Respecto a don Juan Echeverría, no era militar, sino canónigo. Cierto que se puede ser canónigo y militar, como el cura Merino era militar y cura; pero Echeverría era más canónigo que hombre de guerra. Don Juan se había pasado la vida en el campo del pretendiente asistiendo a fiestas y a banquetes, echando discursos, furibundos y truculentos, en los campos y en los púlpitos; interviniendo en la secretaría, y hasta en la cocina, del Real de Don Carlos; pero nunca había dirigido unas tropas ni tenía condiciones para ello.

Echeverría, al verse al frente de los sublevados, publicó una proclama que terminaba así: «Seis meses de oscuras intrigas y de incesantes ataques han conseguido, al fin, violentar la voluntad soberana, y desde aquel tiempo la guerra derrama, más que nunca, sus furores sobre nuestro territorio. A vosotros, vascongados y navarros, está reservada la gloria de salvar a nuestro rey, a su causa y a nuestro propio país. Un momento basta. Corred, y os acompañará en vuestra heroica empresa, Echeverría».

Zaratiegui publicó inmediatamente, para que sirviese de correctivo a la del canónigo, otra alocución, dirigida a los baztaneses, firmada en Etulain, en la que decían que «algunos miserables voluntarios, seducidos por un cobarde, habían desertado de las filas de la lealtad y del campo de la gloria, para cubrirse con la ignominia y la vergüenza de los traidores».

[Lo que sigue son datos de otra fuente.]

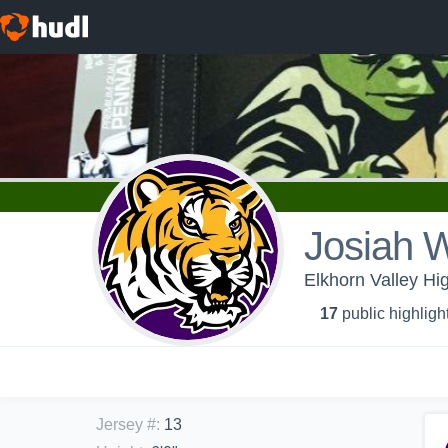
Josiah W
Elkhorn Valley Hi
17
public highligh
Jersey #
:
13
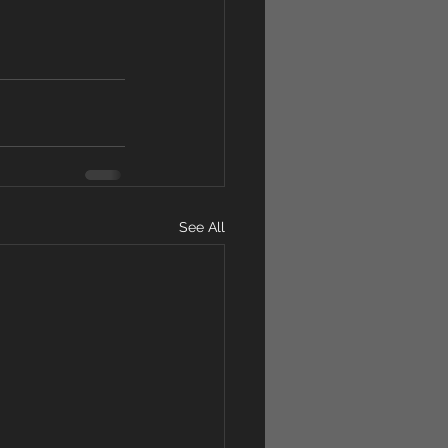
See All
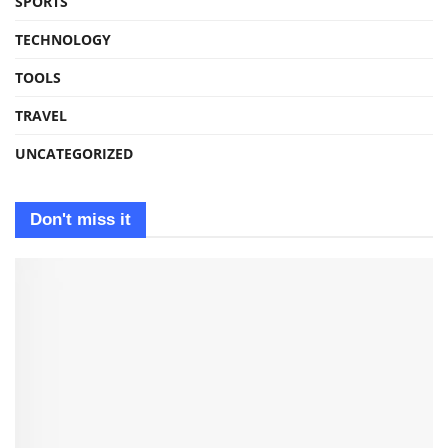
SPORTS
TECHNOLOGY
TOOLS
TRAVEL
UNCATEGORIZED
Don't miss it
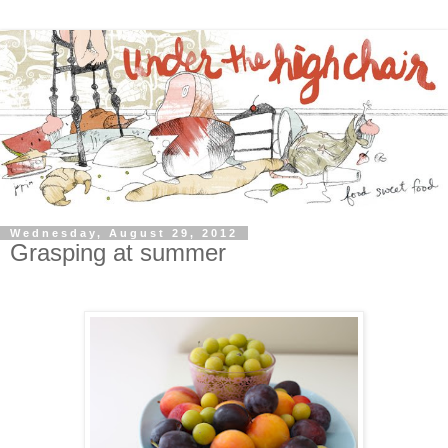
Wednesday, August 29, 2012
Grasping at summer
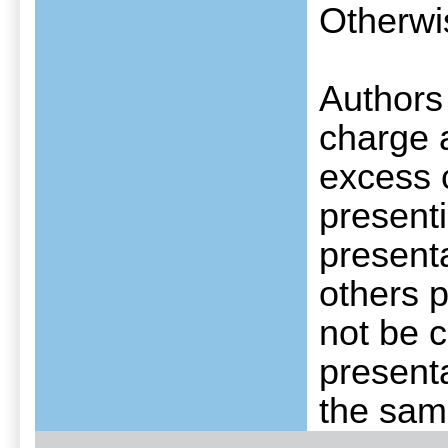
Otherwis
Authors
charge a
excess c
presenti
presenta
others p
not be c
presenta
the same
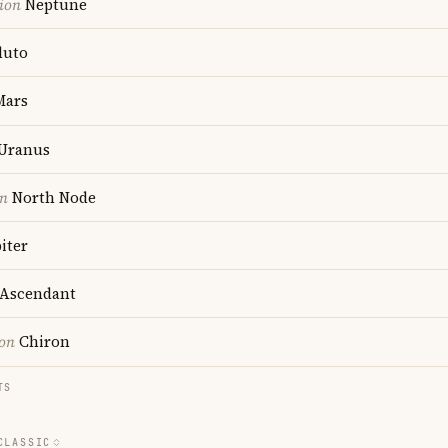
ion
Neptune
luto
ars
Uranus
on
North Node
iter
Ascendant
ion
Chiron
TS
CLASSIC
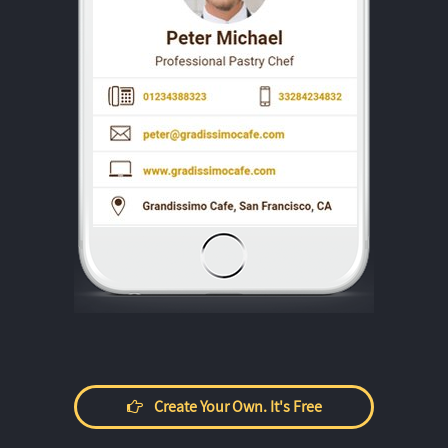
Create Your Own. It's Free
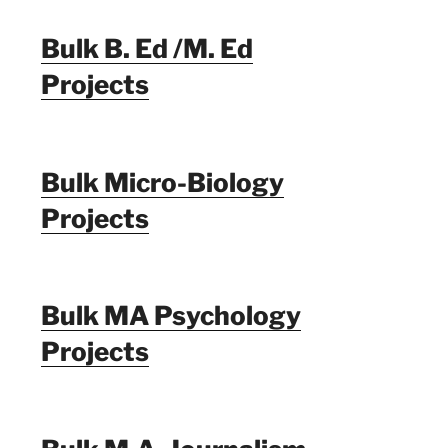
Bulk B. Ed /M. Ed
Projects
Bulk Micro-Biology
Projects
Bulk MA Psychology
Projects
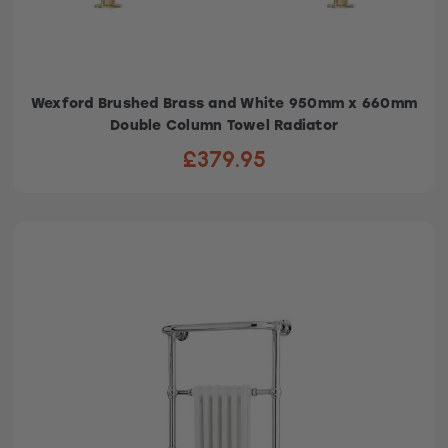
Wexford Brushed Brass and White 950mm x 660mm
Double Column Towel Radiator
£379.95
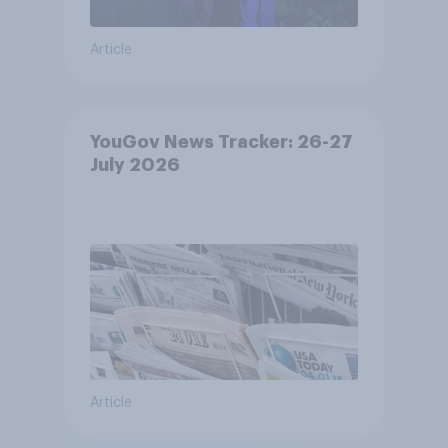
Article
YouGov News Tracker: 26-27
July 2026
Article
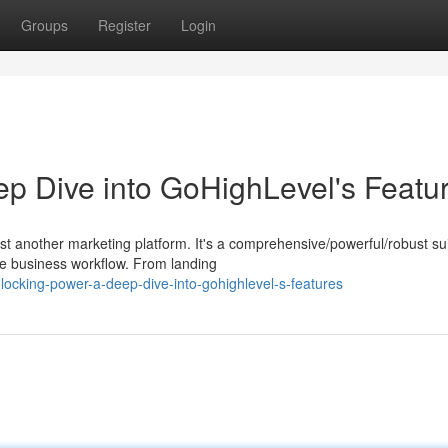
Groups
Register
Login
ep Dive into GoHighLevel's Featu
 another marketing platform. It's a comprehensive/powerful/robust sui
re business workflow. From landing
ocking-power-a-deep-dive-into-gohighlevel-s-features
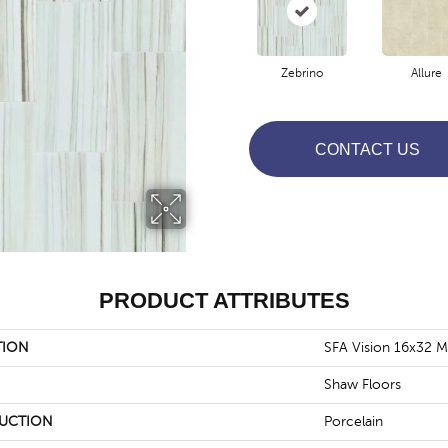
Zebrino
Allure
CONTACT US
PRODUCT ATTRIBUTES
TION
SFA Vision 16x32 M
Shaw Floors
UCTION
Porcelain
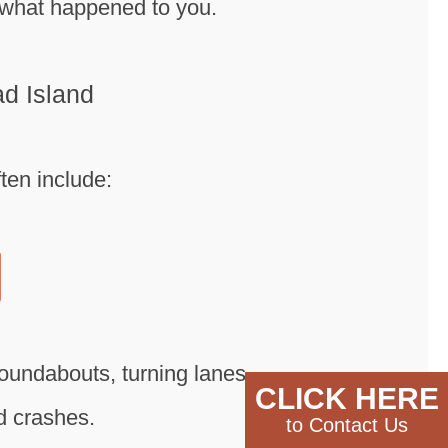
f what happened to you.
d Island
ten include:
roundabouts, turning lanes,
CLICK HERE
ad crashes.
to Contact Us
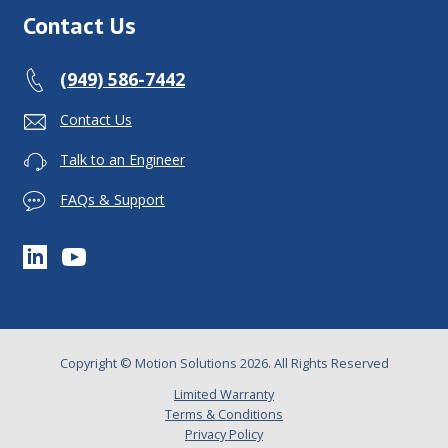
Contact Us
(949) 586-7442
Contact Us
Talk to an Engineer
FAQs & Support
Copyright © Motion Solutions 2026. All Rights Reserved
Limited Warranty
Terms & Conditions
Privacy Policy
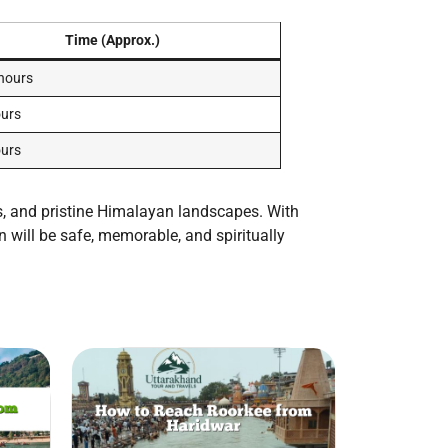
Time (Approx.)
 hours
ours
ours
ys, and pristine Himalayan landscapes. With
n will be safe, memorable, and spiritually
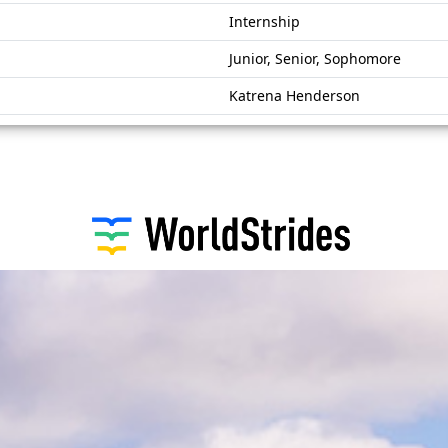
Internship
Junior, Senior, Sophomore
Katrena Henderson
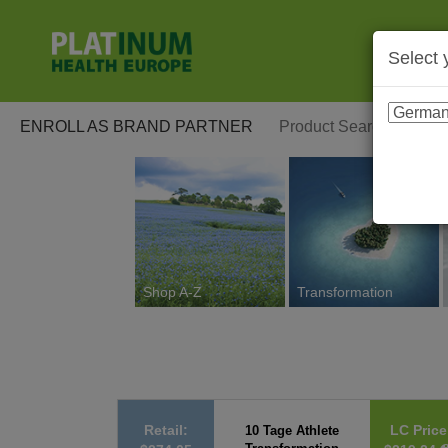
Select 
ENROLL AS BRAND PARTNER
Shop A-Z
Transformation
Retail:
LC Price
10 Tage Athlete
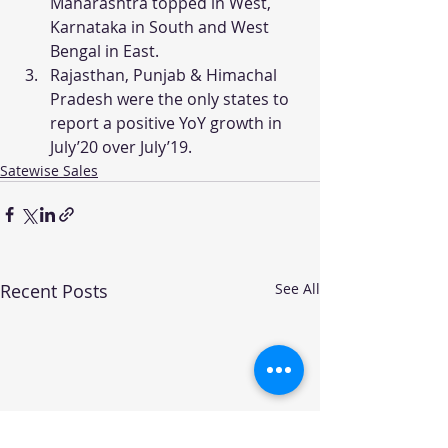
Maharashtra topped in West, 
Karnataka in South and West 
Bengal in East.
Rajasthan, Punjab & Himachal 
Pradesh were the only states to 
report a positive YoY growth in 
July’20 over July’19.
Satewise Sales
Recent Posts
See All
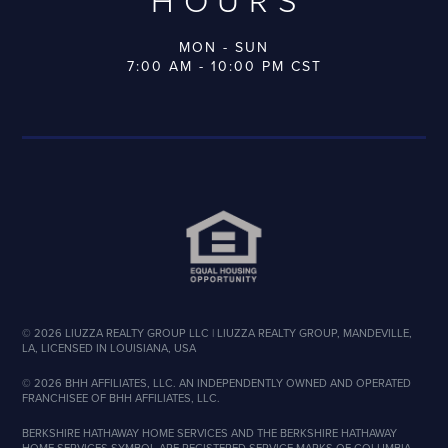
HOURS
MON - SUN
7:00 AM - 10:00 PM CST
©
2026
LIUZZA REALTY GROUP LLC | LIUZZA REALTY GROUP, MANDEVILLE,
LA, LICENSED IN LOUISIANA, USA
©
2026
BHH AFFILIATES, LLC. AN INDEPENDENTLY OWNED AND OPERATED
FRANCHISEE OF BHH AFFILIATES, LLC.
BERKSHIRE HATHAWAY HOME SERVICES AND THE BERKSHIRE HATHAWAY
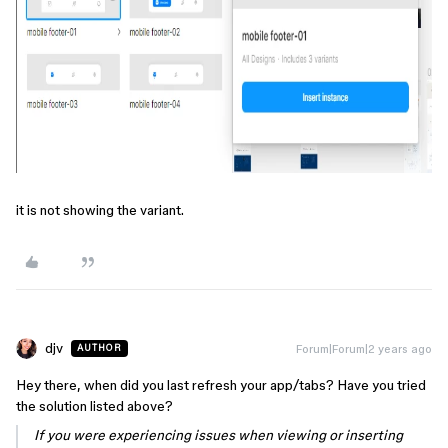
it is not showing the variant.
djv
Forum|Forum|2 years ago
AUTHOR
Hey there, when did you last refresh your app/tabs? Have you tried
the solution listed above?
If you were experiencing issues when viewing or inserting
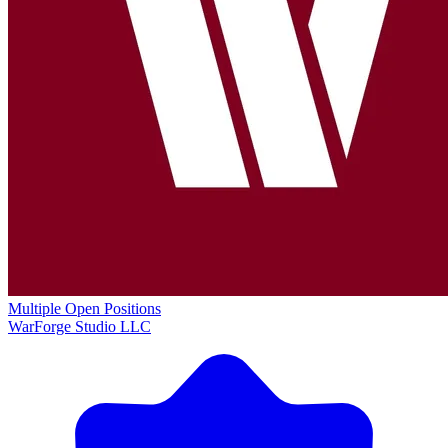
Multiple Open Positions
WarForge Studio LLC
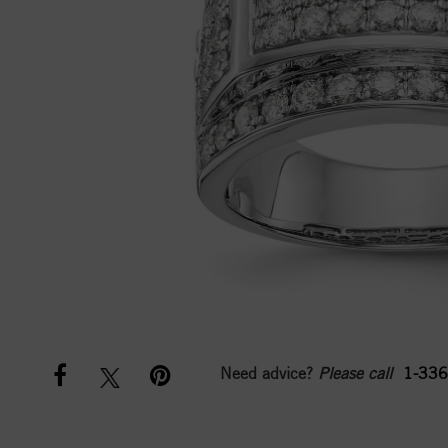
Need advice?
Please call
1-336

Maroto, a su vez, contestó a la alocución de Echeverría, extrañándose de que el canónigo diera este golpe mortal al carlismo, y se insultaron el general y el cura, llamándole el uno al otro indigno sacerdote, y el otro calificándole de traidor e infame.

Respecto de Aguirre, era un impulsivo, inconsciente, alcohólico, un hombre algo parecido a Bertache, con menos talento, con muy poca energía y con un fondo vesánico, casi de loco. Aguirre no hizo nada más que beber y hablar.

Ninguno de los jefes que partieron de Sara para entrar en España llegó a restablecer la disciplina, y algunos estuvieron a punto de ser muertos por sus propios soldados.